LISTED ENTRIES
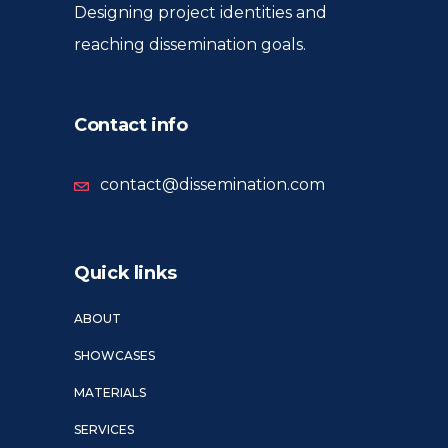
Designing project identities and
reaching dissemination goals.
Contact info
contact@dissemination.com
Quick links
ABOUT
SHOWCASES
MATERIALS
SERVICES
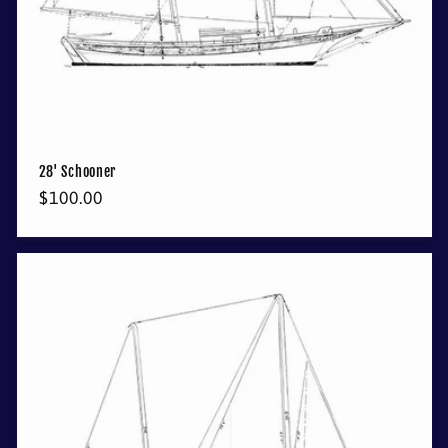
28' Schooner
Regular
$100.00
price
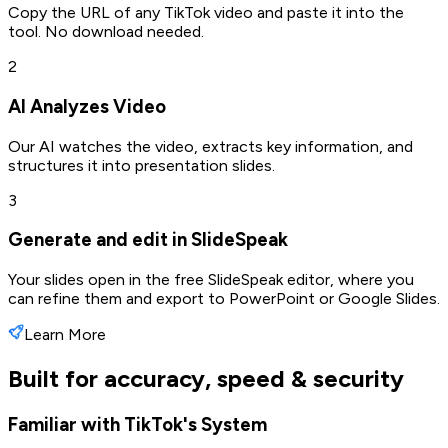
Copy the URL of any TikTok video and paste it into the
tool. No download needed.
2
AI Analyzes Video
Our AI watches the video, extracts key information, and
structures it into presentation slides.
3
Generate and edit in SlideSpeak
Your slides open in the free SlideSpeak editor, where you
can refine them and export to PowerPoint or Google Slides.
Learn More
Built for accuracy, speed & security
Familiar with TikTok's System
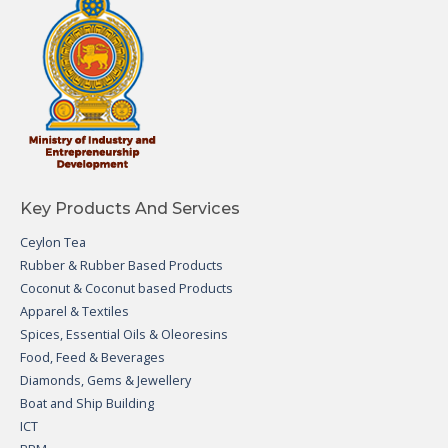
Key Products And Services
Ceylon Tea
Rubber & Rubber Based Products
Coconut & Coconut based Products
Apparel & Textiles
Spices, Essential Oils & Oleoresins
Food, Feed & Beverages
Diamonds, Gems & Jewellery
Boat and Ship Building
ICT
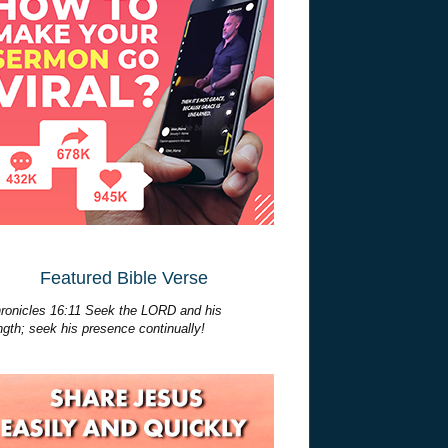
Featured Bible Verse
ronicles 16:11 Seek the LORD and his
ngth; seek his presence continually!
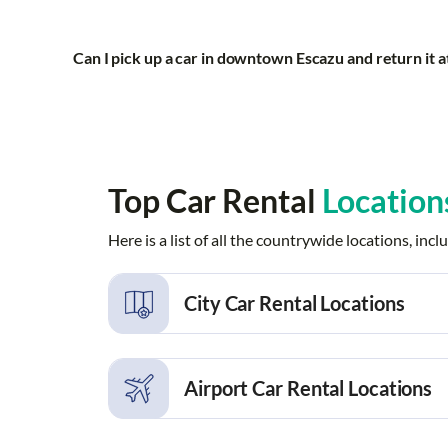
Can I pick up a car in downtown Escazu and return it a
Top Car Rental
Location
Here is a list of all the countrywide locations, i
City Car Rental Locations
Alajuela
Alajuela Rio
Airport Car Rental Locations
Carmen
Cartago
Conchal
Conchal Bea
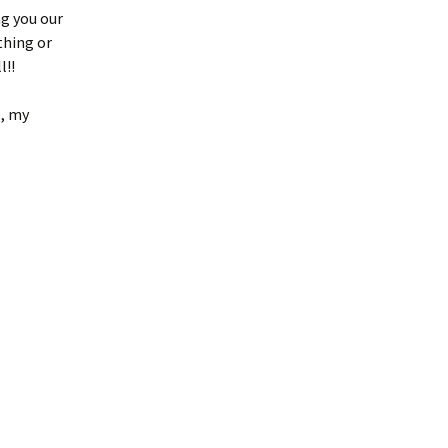
ng you our
thing or
l!!
e, my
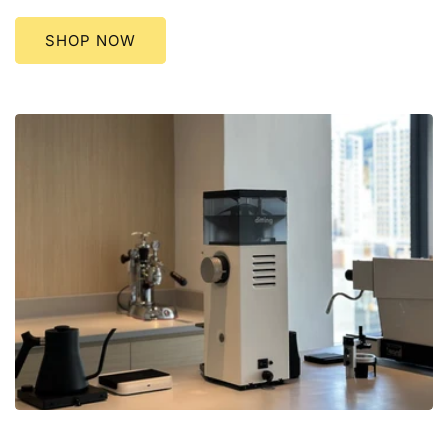
SHOP NOW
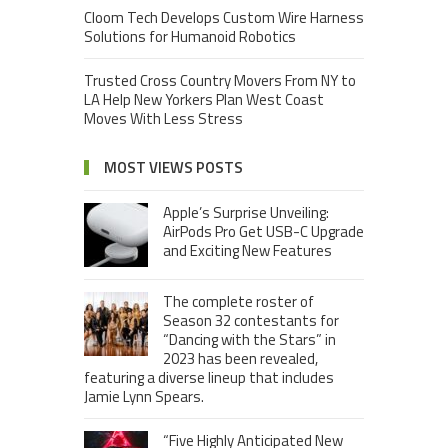
Cloom Tech Develops Custom Wire Harness
Solutions for Humanoid Robotics
Trusted Cross Country Movers From NY to
LA Help New Yorkers Plan West Coast
Moves With Less Stress
MOST VIEWS POSTS
Apple’s Surprise Unveiling:
AirPods Pro Get USB-C Upgrade
and Exciting New Features
The complete roster of
Season 32 contestants for
“Dancing with the Stars” in
2023 has been revealed,
featuring a diverse lineup that includes
Jamie Lynn Spears.
“Five Highly Anticipated New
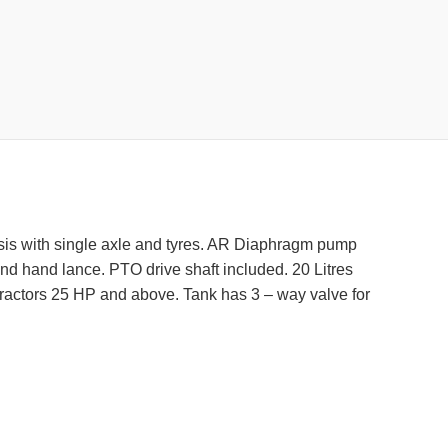
chasis with single axle and tyres. AR Diaphragm pump
and hand lance. PTO drive shaft included. 20 Litres
 tractors 25 HP and above. Tank has 3 – way valve for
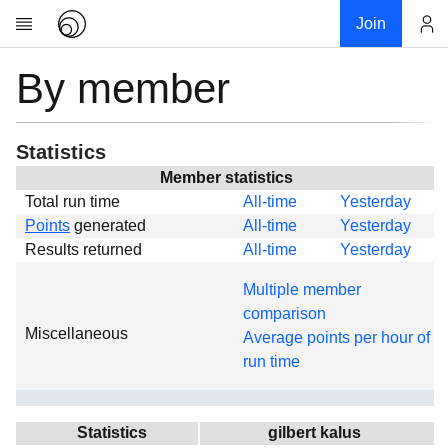
Join
By member
Account
Research
About
News
Statistics
Community
Member statistics
Total run time
All-time
Yesterday
Global
Points
generated
All-time
Yesterday
Projects
Results returned
All-time
Yesterday
Teams
Multiple member
Members
comparison
Miscellaneous
Forums
Average points per hour of
run time
Geography
My contribution
Links
Statistics
gilbert kalus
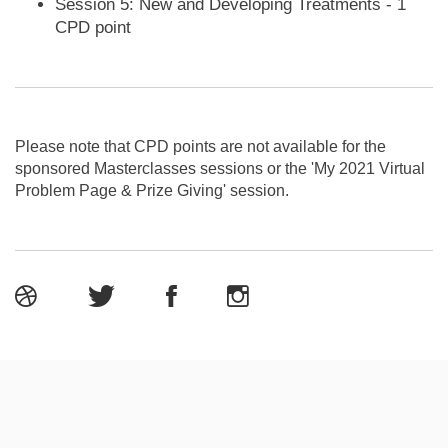
Session 5: New and Developing Treatments - 1
CPD point
Please note that CPD points are not available for the
sponsored Masterclasses sessions or the 'My 2021 Virtual
Problem Page & Prize Giving' session.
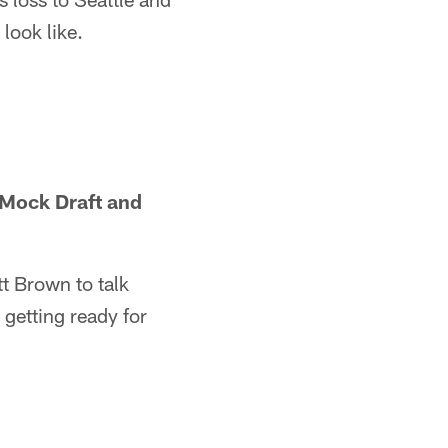
look like.
 Mock Draft and
t Brown to talk
getting ready for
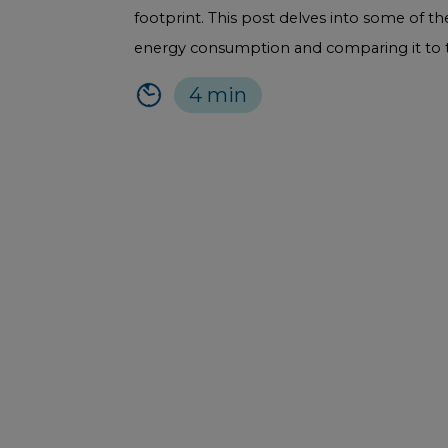
footprint. This post delves into some of 
energy consumption and comparing it to th
4 min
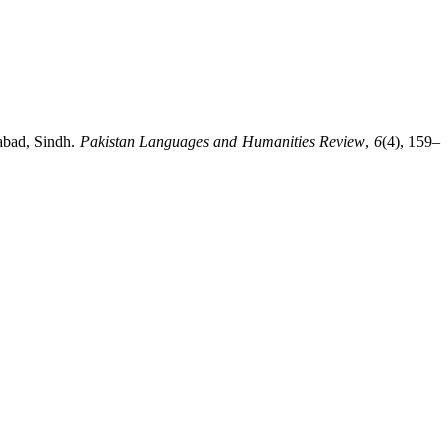
rabad, Sindh.
Pakistan Languages and Humanities Review
,
6
(4), 159–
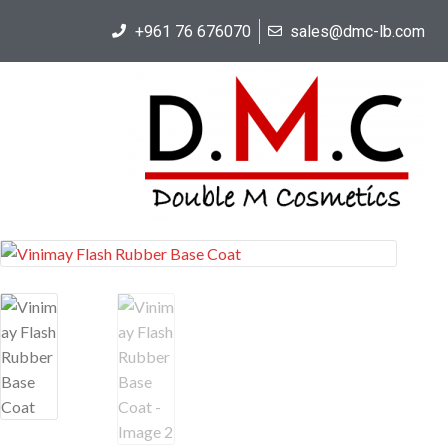
+961 76 676070
sales@dmc-lb.com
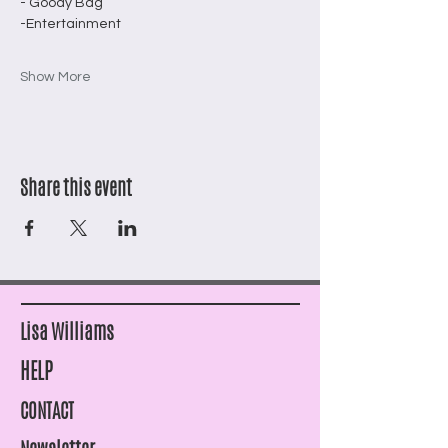
- Goody Bag 
-Entertainment
Show More
Share this event
Lisa Williams
HELP
CONTACT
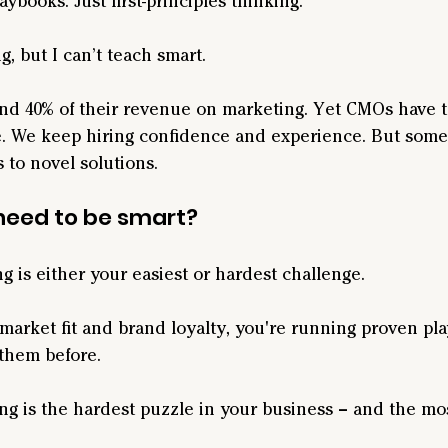
ybooks. Just first-principles thinking.
g, but I can’t teach smart.
d 40% of their revenue on marketing. Yet CMOs have t
te. We keep hiring confidence and experience. But some
 to novel solutions.
need to be smart?
g is either your easiest or hardest challenge.
market fit and brand loyalty, you're running proven pla
them before.
ing is the hardest puzzle in your business – and the mo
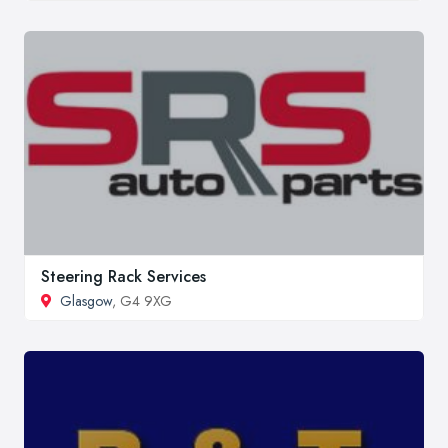
Steering Rack Services
Glasgow
, G4 9XG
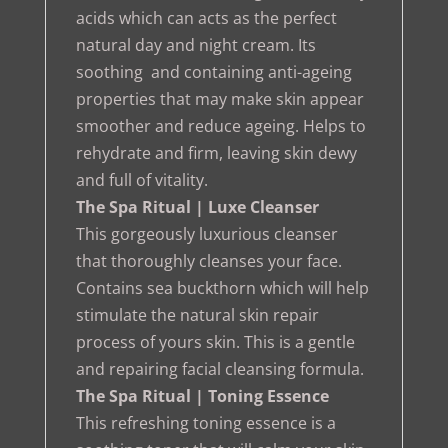
acids which can acts as the perfect
natural day and night cream. Its
soothing and containing anti-ageing
properties that may make skin appear
smoother and reduce ageing. Helps to
rehydrate and firm, leaving skin dewy
and full of vitality.
The Spa Ritual | Luxe Cleanser
This gorgeously luxurious cleanser
that thoroughly cleanses your face.
Contains sea buckthorn which will help
stimulate the natural skin repair
process of yours skin. This is a gentle
and repairing facial cleansing formula.
The Spa Ritual | Toning Essence
This refreshing toning essence is a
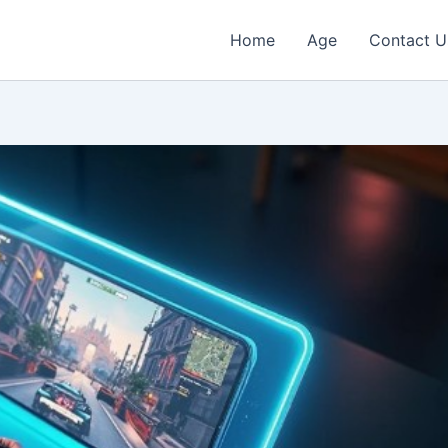
Home
Age
Contact U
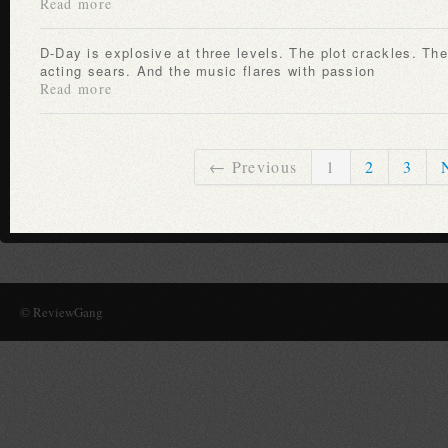
Read more
D-Day is explosive at three levels. The plot crackles. The
acting sears. And the music flares with passion
Read more
← Previous
1
2
3
© ReviewGang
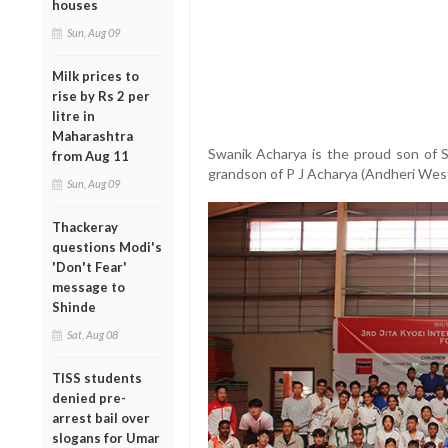
houses
Sun, Aug 09
Milk prices to
rise by Rs 2 per
litre in
Maharashtra
Swanik Acharya is the proud son of 
from Aug 11
grandson of P J Acharya (Andheri Wes
Sun, Aug 09
Thackeray
questions Modi's
'Don't Fear'
message to
Shinde
Sat, Aug 08
TISS students
denied pre-
arrest bail over
slogans for Umar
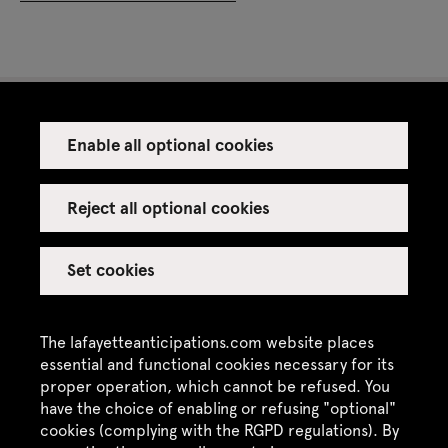
Enable all optional cookies
Press
Venue rental
Reject all optional cookies
Set cookies
Credits
Legal notice
The lafayetteanticipations.com website places
Privacy policy
essential and functional cookies necessary for its
proper operation, which cannot be refused. You
CGU / CGV
have the choice of enabling or refusing "optional"
Site map
cookies (complying with the RGPD regulations). By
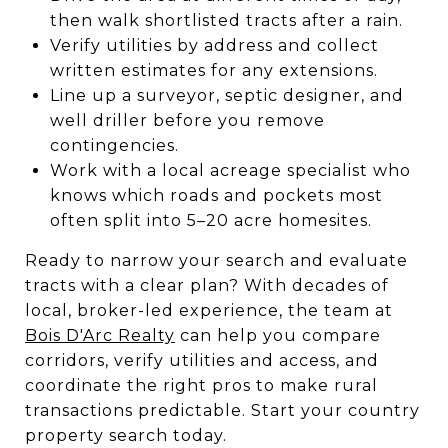
then walk shortlisted tracts after a rain.
Verify utilities by address and collect
written estimates for any extensions.
Line up a surveyor, septic designer, and
well driller before you remove
contingencies.
Work with a local acreage specialist who
knows which roads and pockets most
often split into 5–20 acre homesites.
Ready to narrow your search and evaluate
tracts with a clear plan? With decades of
local, broker-led experience, the team at
Bois D'Arc Realty
can help you compare
corridors, verify utilities and access, and
coordinate the right pros to make rural
transactions predictable. Start your country
property search today.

WHAT YOU WILL DO
Which lines of the material contain the string "into"? List each of them.

COMPLETED EXERCISE
Copy the URL of any TikTok video and paste it into the
structures it into presentation slides.
footprint. This post delves into some of 
often split into 5–20 acre homesites.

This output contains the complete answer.